__What to produce__
Without the pictures, retype each line below exactly as it stands.
Data listing below:
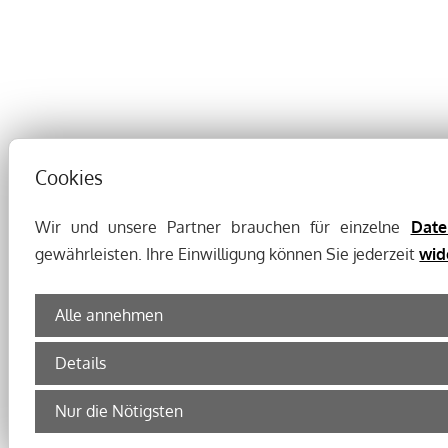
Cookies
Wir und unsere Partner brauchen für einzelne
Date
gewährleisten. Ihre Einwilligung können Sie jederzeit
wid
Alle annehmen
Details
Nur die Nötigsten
End of Data listing.
__Response__
Cookies
Wir und unsere Partner brauchen für einzelne
Date
gewährleisten. Ihre Einwilligung können Sie jederzeit
wid
Alle annehmen
Details
Nur die Nötigsten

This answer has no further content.